If Google can redecorate the logo on its Web site, completely eliminating its usual primary
colors in exchange for a nearly monochromatic green scene of rocks covered in thriving moss, a creek, a turtle and a Bonsai tree, a student can take five seconds and shut off the light in his or her room or apartment, right?

In nearly four decades, the EPA has sponsored bills and legislation that seek to improve the environment on a national level. But, as stressed by the Web site, much can be done at the individual and grassroots levels.

One of Linfield’s most prominent clubs, Greenfield, has been tabling around campus and sponsoring the Campus Climate
Challenge, a week-long contest aimed at making students more aware of their energy consumption. The winner of the challenge is the Residence Hall or suburb housing unit that decreases its energy consumption by the largest percentage.

Club President Duncan Reid said the club has increased its activities this week to change Earth Day into a sort of Earth Week.

Personally, Reid makes changes and stresses the importance of making environmentally conscious decisions. For example, he doesn’t use disposal drinking devices—think Styrofoam and plastic cups—to help the environment. The most important thing, he said, is to make conscious choices and be aware of the impacts of those choices.

If students aren’t ready to give up those red and white plastic beer pong cups, it’s OK. Re-use them; the game is dirty anyway.
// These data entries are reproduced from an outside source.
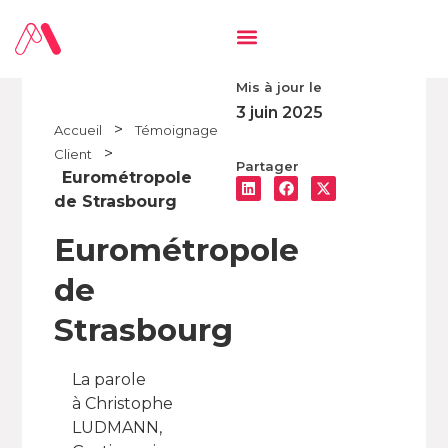
Mis à jour le
3 juin 2025
>
Accueil
Témoignage
>
Client
Partager
Eurométropole
de Strasbourg
Eurométropole
de
Strasbourg
La parole
à Christophe
LUDMANN,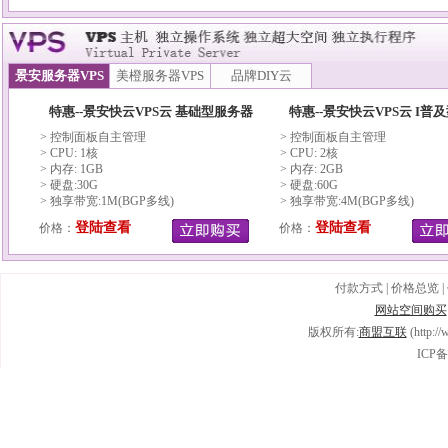
景安服务器VPS
美橙服务器VPS
品牌DIY云
特惠--景安快云VPS云 基础型服务器
特惠--景安快云VPS云 I普
> 控制面板自主管理
> 控制面板自主管理
> CPU: 1核
> CPU: 2核
> 内存: 1GB
> 内存: 2GB
> 硬盘:30G
> 硬盘:60G
> 独享带宽:1M(BGP多线)
> 独享带宽:4M(BGP多线)
登陆查看
登陆查看
价格：
价格：
付款方式
|
价格总览
|
网站空间购买
版权所有:
商盟互联
(http:/
ICP备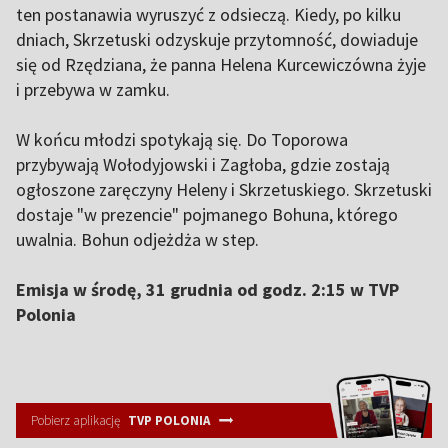
ten postanawia wyruszyć z odsieczą. Kiedy, po kilku
dniach, Skrzetuski odzyskuje przytomność, dowiaduje
się od Rzędziana, że panna Helena Kurcewiczówna żyje
i przebywa w zamku.
W końcu młodzi spotykają się. Do Toporowa
przybywają Wołodyjowski i Zagłoba, gdzie zostają
ogłoszone zaręczyny Heleny i Skrzetuskiego. Skrzetuski
dostaje "w prezencie" pojmanego Bohuna, którego
uwalnia. Bohun odjeżdża w step.
Emisja w środę, 31 grudnia od godz. 2:15 w TVP
Polonia
Pobierz aplikację
TVP POLONIA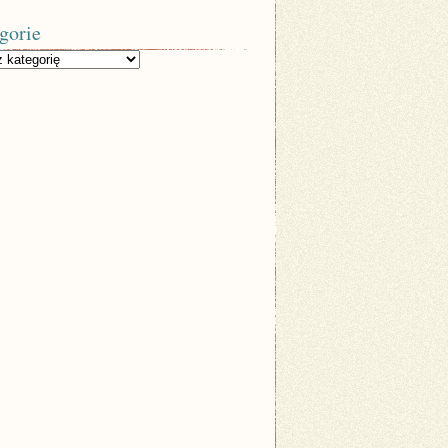
gorie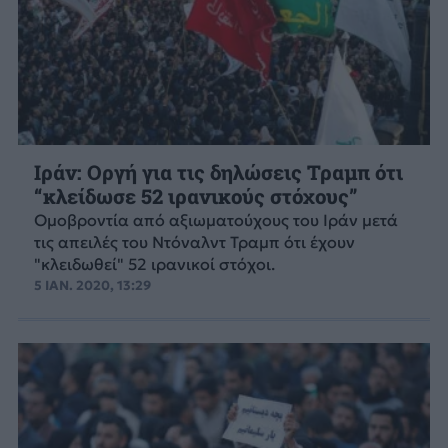
Ιράν: Οργή για τις δηλώσεις Τραμπ ότι
“κλείδωσε 52 ιρανικούς στόχους”
Ομοβροντία από αξιωματούχους του Ιράν μετά
τις απειλές του Ντόναλντ Τραμπ ότι έχουν
"κλειδωθεί" 52 ιρανικοί στόχοι.
5 ΙΑΝ. 2020, 13:29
Find other ways to reduce your environmental footprint, and maybe save the college some money.

Turn off the lights when you leave your room. Turn off your computer at night. And please, most importantly of all, recycle. With mixed recycling on campus, no one is eligible for the lazy excuse anymore.

It isn’t about numbers in the case of helping the environment, and the date shouldn’t matter. Students should consider how their daily decisions affect the
environment.

This is not a crusade to stop global warming. It is a call to action for all Linfield students to follow the lead of Greenfield to help the environment. Every day should be Earth Day.